Consensus seems beyond us in the US. Thus, there is not going to be a single, agreed-upon point where we collectively agree that it’s over. Instead, COVID will have a long and contested goodbye, all the more so because COVID does not actually appear to be likely to ever really go away.
My observations comes with all sorts of caveats. I am not going to make any judgment about the wisdom of Danish health policies. Other countries have prematurely declared the pandemic to be over. Think about Boris Johnson spending the UK’s “Freedom Day” in isolation. My interest is more in how people understand the change in restrictions.
I talked to maybe 20 people on the topic, and could not find a single person who believed the restrictions had been lifted too early.2 Not only were the policies widely supported. If the virus took a negative turn, people believe the country would collectively bear the return of public health restrictions.
Normal — or a new normal — rather than freedom as the goal
I’m not going to pretend to be an expert in this travelogue-as-news stuff. But I know enough from the master of the craft, Tom Friedman, that the heart of the piece has to center on my conversation with my taxi driver.
My taxi driver wore no mask, as I did, during our 40 minute ride from Billund to Aarhus, and did not inquire about my comfort with her choice. As we approached my destination she observed, gently, that restrictions had been lifted here in almost all places except hospitals and airports. Maybe I was unaware of this!
So we chatted about it, and I asked her thoughts. The first thing she noted is Denmark’s high vaccination rate. And so many people had gotten the Omicron that there was herd immunity. Business was improving again. She was barely seeing her kids, who were catching up on two years of lost time hanging out with friends.
In the US we talk about freedom a lot when it comes to health restrictions. In Denmark people talked more about “normal” — or “almost normal” — much more. At some level, even relatively minor health restrictions feel intrusive because they remind us that something is wrong.
Like my taxi driver, the Danes I spoke to almost always brought up the high vaccine rates. It was a point of pride. The role of the state could be less intrusive precisely because the guidance of the state was more accepted. For the same reason, vaccination mandates were unnecessary.
People also felt that the Omicron wave had made the disease more or less endemic. “We’ve been triple-vaxxed and most people have had it” said one student. A solid majority of the people I spoke to had gotten COVID. In some ways, it provided a sense of relief. They had encountered the worst, and moved on. They didn’t seemed concerned about the risk of long COVID.
I stayed mostly in the the college town of Aarhus. On Friday night on campus, I joined a group of about 50 people eating and drinking to celebrate a dissertation defense. Walking home, I passed masses of undergraduates partying in the college cafeteria, and long lines at the nightclubs. Not a mask to be seen.

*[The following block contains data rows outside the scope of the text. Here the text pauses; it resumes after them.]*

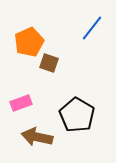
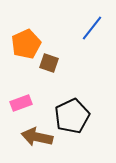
orange pentagon: moved 3 px left, 2 px down
black pentagon: moved 5 px left, 1 px down; rotated 16 degrees clockwise
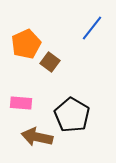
brown square: moved 1 px right, 1 px up; rotated 18 degrees clockwise
pink rectangle: rotated 25 degrees clockwise
black pentagon: moved 1 px up; rotated 16 degrees counterclockwise
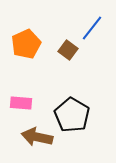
brown square: moved 18 px right, 12 px up
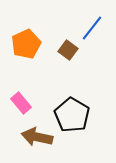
pink rectangle: rotated 45 degrees clockwise
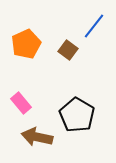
blue line: moved 2 px right, 2 px up
black pentagon: moved 5 px right
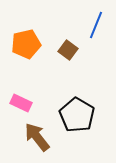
blue line: moved 2 px right, 1 px up; rotated 16 degrees counterclockwise
orange pentagon: rotated 12 degrees clockwise
pink rectangle: rotated 25 degrees counterclockwise
brown arrow: rotated 40 degrees clockwise
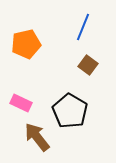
blue line: moved 13 px left, 2 px down
brown square: moved 20 px right, 15 px down
black pentagon: moved 7 px left, 4 px up
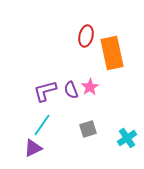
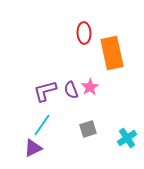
red ellipse: moved 2 px left, 3 px up; rotated 15 degrees counterclockwise
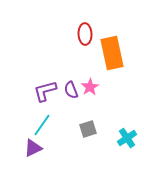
red ellipse: moved 1 px right, 1 px down
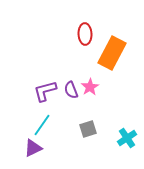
orange rectangle: rotated 40 degrees clockwise
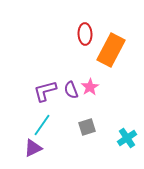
orange rectangle: moved 1 px left, 3 px up
gray square: moved 1 px left, 2 px up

Photo credit: Me, walking past, but not actually going inside the cafeteria-turned-nightclub on the college campus
The “normal” they spoke about was different than before. It was a normal that assumed COVID was endemic and something you might catch sooner or later, but those risks were not enough to justify significantly altering behavior any longer.
More trust, less conflict
The restoration of normality seemed to hinge explicitly on trust in government. One professor of political science joked that maybe the Danes are too obedient, too trusting. But he also pointed to the benefit of such trust. COVID causes conflict about what is the right set of policies at any given time. If everyone agrees to defer to the policies of the government, even if they don’t always agree with those policies, this removes that source of conflict from the interpersonal sphere. We don’t face a daily negotiation with friends, work colleagues, or random people on public transport or the grocery store about what is the appropriate standard. We go along with the policy, we trust the government, we fight less.

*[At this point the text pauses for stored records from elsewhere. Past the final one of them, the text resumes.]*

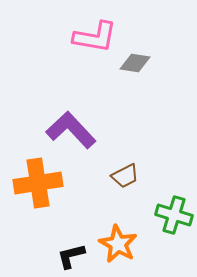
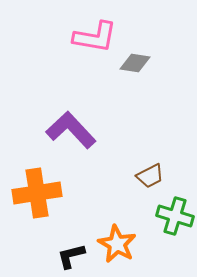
brown trapezoid: moved 25 px right
orange cross: moved 1 px left, 10 px down
green cross: moved 1 px right, 1 px down
orange star: moved 1 px left
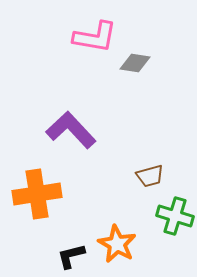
brown trapezoid: rotated 12 degrees clockwise
orange cross: moved 1 px down
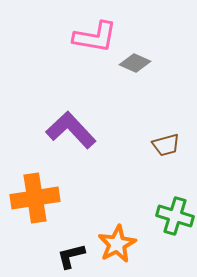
gray diamond: rotated 16 degrees clockwise
brown trapezoid: moved 16 px right, 31 px up
orange cross: moved 2 px left, 4 px down
orange star: rotated 15 degrees clockwise
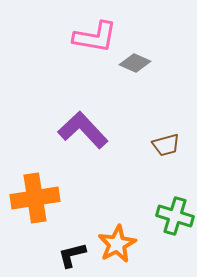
purple L-shape: moved 12 px right
black L-shape: moved 1 px right, 1 px up
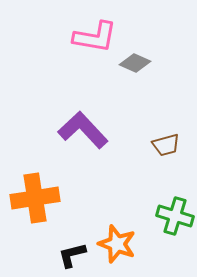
orange star: rotated 24 degrees counterclockwise
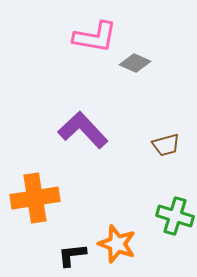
black L-shape: rotated 8 degrees clockwise
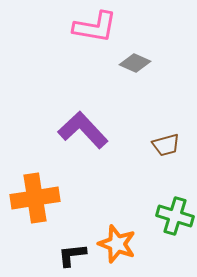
pink L-shape: moved 10 px up
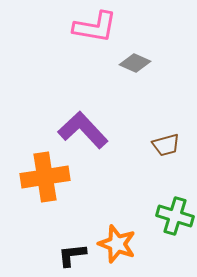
orange cross: moved 10 px right, 21 px up
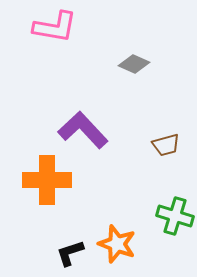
pink L-shape: moved 40 px left
gray diamond: moved 1 px left, 1 px down
orange cross: moved 2 px right, 3 px down; rotated 9 degrees clockwise
black L-shape: moved 2 px left, 2 px up; rotated 12 degrees counterclockwise
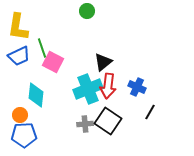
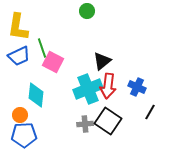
black triangle: moved 1 px left, 1 px up
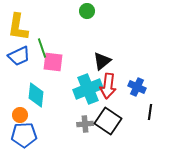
pink square: rotated 20 degrees counterclockwise
black line: rotated 21 degrees counterclockwise
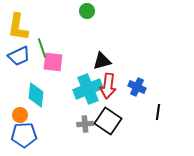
black triangle: rotated 24 degrees clockwise
black line: moved 8 px right
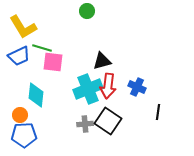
yellow L-shape: moved 5 px right; rotated 40 degrees counterclockwise
green line: rotated 54 degrees counterclockwise
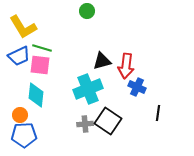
pink square: moved 13 px left, 3 px down
red arrow: moved 18 px right, 20 px up
black line: moved 1 px down
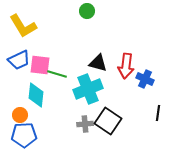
yellow L-shape: moved 1 px up
green line: moved 15 px right, 26 px down
blue trapezoid: moved 4 px down
black triangle: moved 4 px left, 2 px down; rotated 30 degrees clockwise
blue cross: moved 8 px right, 8 px up
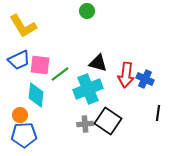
red arrow: moved 9 px down
green line: moved 3 px right; rotated 54 degrees counterclockwise
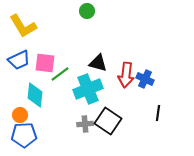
pink square: moved 5 px right, 2 px up
cyan diamond: moved 1 px left
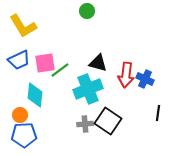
pink square: rotated 15 degrees counterclockwise
green line: moved 4 px up
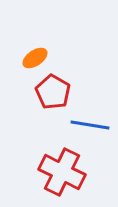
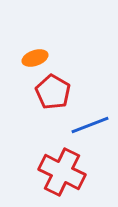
orange ellipse: rotated 15 degrees clockwise
blue line: rotated 30 degrees counterclockwise
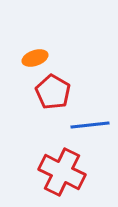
blue line: rotated 15 degrees clockwise
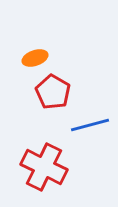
blue line: rotated 9 degrees counterclockwise
red cross: moved 18 px left, 5 px up
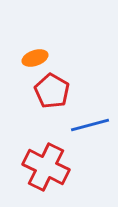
red pentagon: moved 1 px left, 1 px up
red cross: moved 2 px right
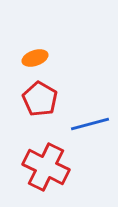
red pentagon: moved 12 px left, 8 px down
blue line: moved 1 px up
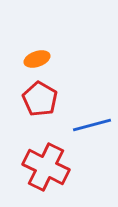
orange ellipse: moved 2 px right, 1 px down
blue line: moved 2 px right, 1 px down
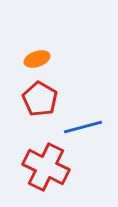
blue line: moved 9 px left, 2 px down
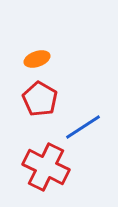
blue line: rotated 18 degrees counterclockwise
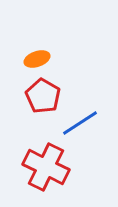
red pentagon: moved 3 px right, 3 px up
blue line: moved 3 px left, 4 px up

Danes frequently brought up how their relaxing of health restrictions were perceived by Americans. This is, I think, partly a function of being in a small country. Having grown up in Ireland, I noticed we were intensely curious about how others perceived us in a way that Americans are not. Some I spoke with felt a little stung by criticism thrown their way, especially those they perceived to ideological allies. Why was a good liberal like Paul Krugman judging them? They brought up the fact that climbing infection rates were not resulting in greater mortality, and when I pressed on this, made the distinction between deaths with and deaths from COVID.3 Did people not understand the statistics? Denmark was not America. Why were Americans viewing Denmark through their culture-war prism?

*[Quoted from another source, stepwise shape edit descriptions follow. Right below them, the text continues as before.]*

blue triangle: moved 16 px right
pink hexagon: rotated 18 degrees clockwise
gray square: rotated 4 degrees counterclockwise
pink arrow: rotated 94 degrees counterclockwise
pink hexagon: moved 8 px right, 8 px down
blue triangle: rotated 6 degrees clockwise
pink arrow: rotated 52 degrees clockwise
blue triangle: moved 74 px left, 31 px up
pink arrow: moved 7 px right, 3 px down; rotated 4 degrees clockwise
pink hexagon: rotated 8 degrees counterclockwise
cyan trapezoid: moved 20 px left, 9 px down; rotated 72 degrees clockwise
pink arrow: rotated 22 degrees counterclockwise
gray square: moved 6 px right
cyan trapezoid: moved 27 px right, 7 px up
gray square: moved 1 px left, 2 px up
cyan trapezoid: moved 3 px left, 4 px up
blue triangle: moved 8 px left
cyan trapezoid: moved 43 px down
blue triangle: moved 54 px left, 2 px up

How it felt to be the one guy wearing a mask
My own behavior changed from setting to setting during my short stay. With smaller groups I did not wear a mask (for example when I gave a seminar to about 20 people) but in situations where there were lots of people, or many people eating and drinking, I was more cautious, and put the mask back on. This might make little sense, healthwise, but aligned with my personal “risk budget” where I spend a little more risk in some situations than others. It’s not a zero tolerance policy, but one which recognized the pleasures of some things — like going to a bar with some co-authors you have not seen in years — were worth the associated risks.
What I can tell you is that it definitely feels odd to be the only person in a room full of about a hundred people wearing a mask.
No-one cast me a hostile gaze, or questioned my choices. But human beings are social creatures. When one person is behaving in a way at odds with the herd, it sticks out. I also felt that I was perhaps reminding my hosts of the virus they had moved on from, had not, in fact, disappeared. They had not really forgotten, of course. People are still getting sick, including two colleagues I had hoped to meet. But I couldn’t help but feel that my facemask put the virus back to the front of mind.
How did it feel for me? Honestly, it was mixed. Maryland, the state where I live, has a similar population rate to Denmark, and similar vaccination rates. According to the New York Times, the infection rate is about about 6 per 100,000, while the infection rate was 270 per 100,000 in Denmark during my visit. So I was exposing myself in ways I had trained myself not to do at home. In Denmark, I veered toward quieter coffee shops, and enjoyed small dinners at someone’s home more than at a restaurant. My main concern was not catching COVID and being stuck in Denmark for an extra couple of weeks. And so, I felt more relaxed during my final day after I had gotten my required test for travel.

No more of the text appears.